6. Plaintiffs submitted into evidence certain portions of the report on the incident prepared by the National Transportation Safety Board. Plaintiffs argue the trial court erred in refusing to admit a certain page of the report which contained the entry "None" after the heading "Part Failure/Malfunction." Whether the incident was caused by mechanical malfunction was one of the issues presented to the jury. We agree with the trial court that, despite the fact that the page in question was entitled "Factual Report," the notation concerning the mechanical malfunction reflected an opinion or conclusion of the person who prepared the report and thus the page was inadmissible without qualifying the preparer as an expert. See Cassano v. Pilgreen's, Inc., 117 Ga. App. 260 (2) (160 SE2d 439) (1968). The information at issue here is distinguishable from that at issue in American Airlines v. United States, 418 F2d 180 (5th Cir. 1969), in which the federal appeals court ruled that exhibits to an official report, which merely set forth data derived from the flight recorder foil, were admissible.
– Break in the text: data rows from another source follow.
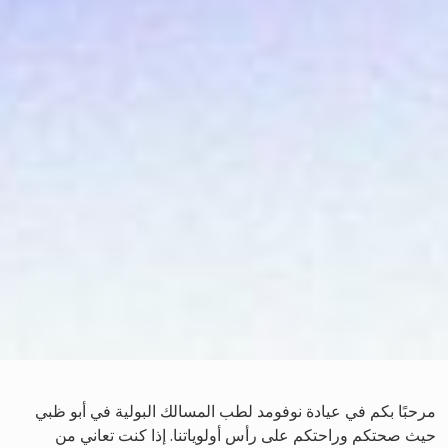
مرحبًا بكم في عيادة نوفومد لطب المسالك البولية في أبو ظبي
حيث صحتكم وراحتكم على رأس أولوياتنا. إذا كنت تعاني من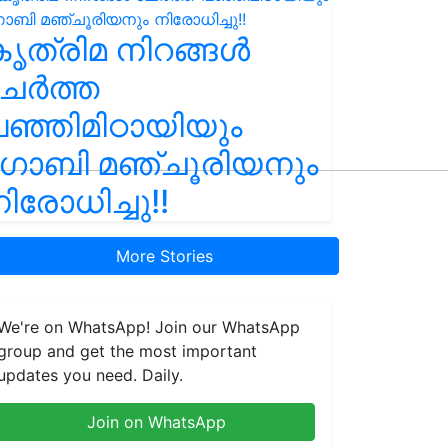
ൃത്രിമ നിറങ്ങൾ
ചേർത്ത
ഞ്ഞിമിഠായിയും
ഗോബി മഞ്ചൂരിയനും
ിരോധിച്ചു!!
More Stories
We're on WhatsApp! Join our WhatsApp
group and get the most important
updates you need. Daily.
Join on WhatsApp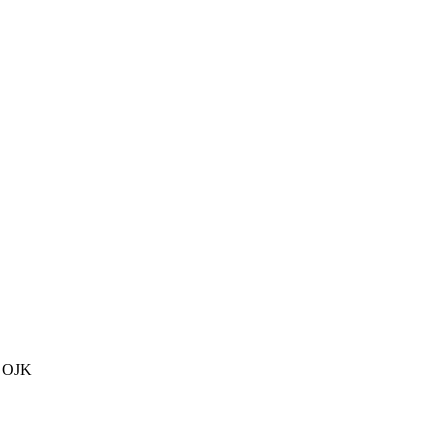
h OJK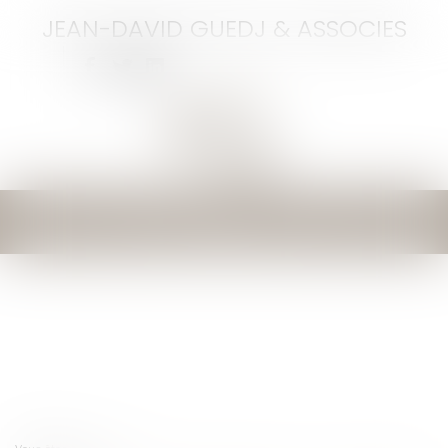
JEAN-DAVID GUEDJ & ASSOCIES
Ouvrir
le
menu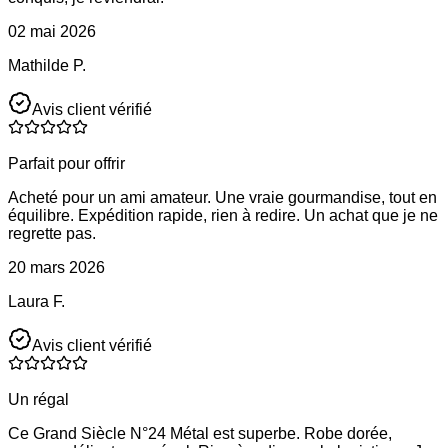
02 mai 2026
Mathilde P.
Avis client vérifié
Parfait pour offrir
Acheté pour un ami amateur. Une vraie gourmandise, tout en
équilibre. Expédition rapide, rien à redire. Un achat que je ne
regrette pas.
20 mars 2026
Laura F.
Avis client vérifié
Un régal
Ce Grand Siècle N°24 Métal est superbe. Robe dorée,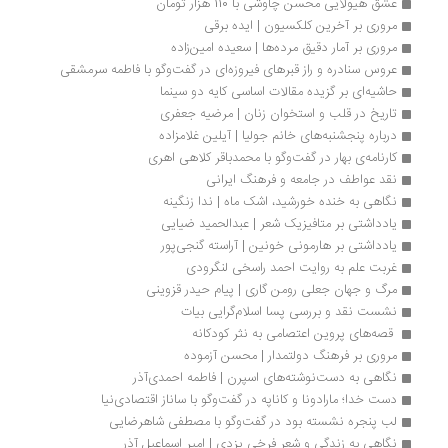
عشق هیولایی محسن چاوشی با 110 هزار تومان
مروری بر آخرین کلکسیون | ایده برقی
مروری بر آمار دقیق مرده‌ها | سعیده امین‌زاده
عروس سنادره و راز قبرهای فیروزه‌ای در گفت‌وگو با فاطمه سرمشقی
حاشیه‌ای بر گزیده مقالات اساسی کایه دو سینما
تاریخ در قلب و استخوان زنان | مرضیه جعفری
درباره پنجشنبه‌های خانم جولیا | آیلین غلامزاده
کارنامه‌ی بهار در گفت‌وگو با محمدباقر کلاهی اهری
نقد عواطف در جامعه و فرهنگ ایرانی
نگاهی به خنده خورشید، اشک ماه | ندا زنگینه
یادداشتی بر متافیزیک شعر | عبدالحمید ضیایی
یادداشتی بر هارمونی خونین | آراسته گنجی‌پور
غربت علم به روایت احمد راسخی لنگرودی
مرگ و جهان جعلی رومن‌ گاری | پیام حیدر قزوینی
نشست نقد و بررسی پسا اسلام‌گرایی بیات
 قصه‌های پروین اعتصامی به نثر کودکانه 
مروری بر فرهنگ دولتمدار | محسن آزموده
نگاهی به دست‌نوشته‌های اسپرن | فاطمه احمدی‌آذر
دست خدا؛ مارادونا و کاناپه در گفت‌وگو با ساناز اقتصادی‌نیا 
لب پنجره نشسته بود در گفت‌وگو با مصطفی شاهرضایی
نگاهی به زندگی و شعر فرخی یزدی | امیر اسماعیل آذر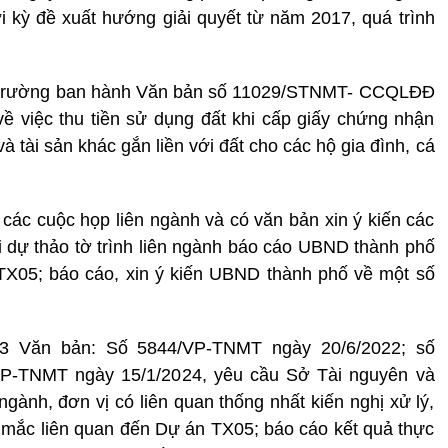
ời kỳ đề xuất hướng giải quyết từ năm 2017, quá trình
i trường ban hành Văn bản số 11029/STNMT- CCQLĐĐ
ề việc thu tiền sử dụng đất khi cấp giấy chứng nhận
 tài sản khác gắn liền với đất cho các hộ gia đình, cá
các cuộc họp liên ngành và có văn bản xin ý kiến các
ửi dự thảo tờ trình liên ngành báo cáo UBND thành phố
X05; báo cáo, xin ý kiến UBND thành phố về một số
 3 Văn bản: Số 5844/VP-TNMT ngày 20/6/2022; số
P-TNMT ngày 15/1/2024, yêu cầu Sở Tài nguyên và
ngành, đơn vị có liên quan thống nhất kiến nghị xử lý,
 mắc liên quan đến Dự án TX05; báo cáo kết quả thực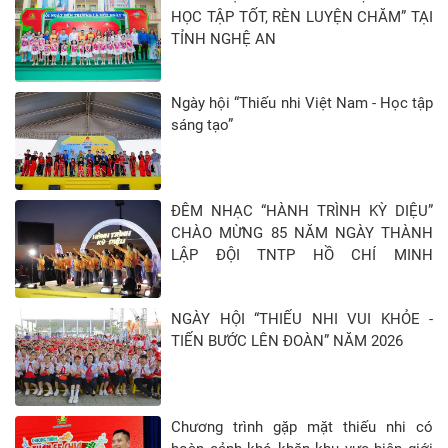
HỌC TẬP TỐT, RÈN LUYỆN CHĂM” TẠI
TỈNH NGHỆ AN
Ngày hội “Thiếu nhi Việt Nam - Học tập
sáng tạo”
ĐÊM NHẠC “HÀNH TRÌNH KỲ DIỆU”
CHÀO MỪNG 85 NĂM NGÀY THÀNH
LẬP ĐỘI TNTP HỒ CHÍ MINH
(15/5/1941 - 15/5/2026)
NGÀY HỘI “THIẾU NHI VUI KHỎE -
TIẾN BƯỚC LÊN ĐOÀN” NĂM 2026
Chương trình gặp mặt thiếu nhi có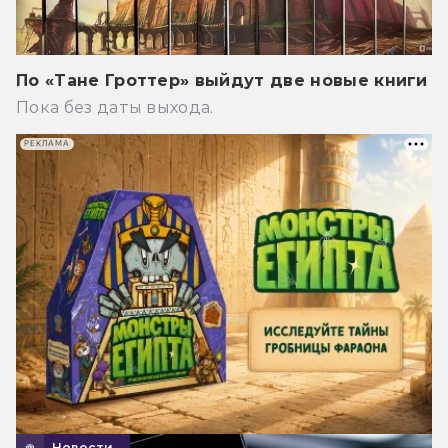
По «Тане Гроттер» выйдут две новые книги
Пока без даты выхода.
РЕКЛАМА
Новости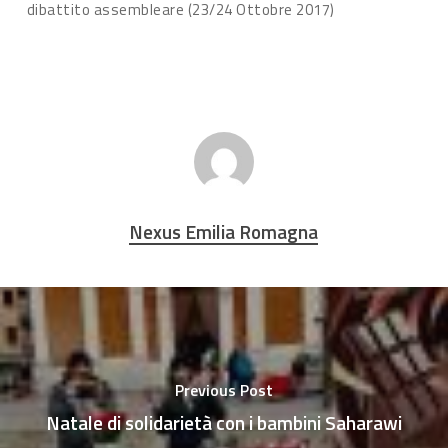
dibattito assembleare (23/24 Ottobre 2017)
Nexus Emilia Romagna
Previous Post
Natale di solidarietà con i bambini Saharawi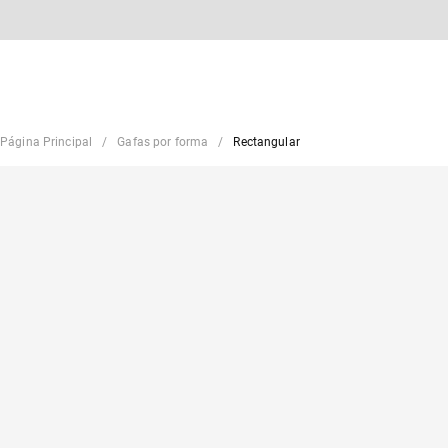
Página Principal
Gafas por forma
Rectangular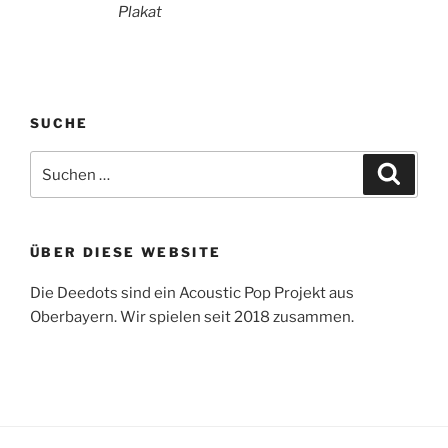
Plakat
SUCHE
Suche
Suche
nach:
ÜBER DIESE WEBSITE
Die Deedots sind ein Acoustic Pop Projekt aus
Oberbayern. Wir spielen seit 2018 zusammen.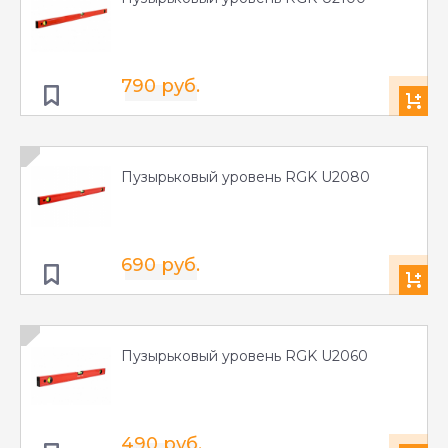
790 руб.
Пузырьковый уровень RGK U2080
690 руб.
Пузырьковый уровень RGK U2060
490 руб.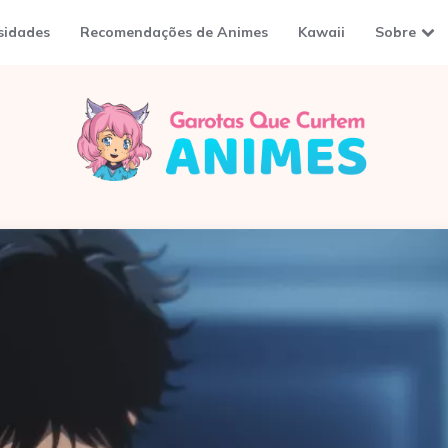
sidades
Recomendações de Animes
Kawaii
Sobre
7. No error is shown by the refusal of the trial court to permit the co-pilot to testify about statements made by the pilot to a federal investigator. Plaintiffs' counsel examined the pilot, himself, as to statements he made to the investigator. Thus, no error is shown by the trial court's exclusion of the written statement as an exhibit.
8. The trial court did not err in sustaining the objection to the question by plaintiffs' counsel to plaintiffs' expert witness on re-direct examination concerning the duty of a pilot to ground an aircraft after discovery of a mechanical malfunction. The record shows plaintiffs' counsel had extensively questioned the witness on the respective duties of the owner and the operator of an aircraft on direct examination.
10. At the conference on charges to the jury plaintiffs' counsel admitted that its request to charge number 24 was essentially repetitive of its request number 23. The record shows the jury was properly charged on the defendant's burden of proof in a bailment case to show diligence where the plaintiff has shown proof of loss. Thus, the trial court did not err in refusing to give the specific request.
Gray, Gilliland & Gold, T. Cullen Gilliland, Lori E. Kirschner, for appellee.
Robert M. Goldberg, Alan Z. Eisenstein, for appellants.
DECIDED JANUARY 29, 1990 -- REHEARING DENIED MARCH 13, 1990 -- CERT. APPLIED FOR.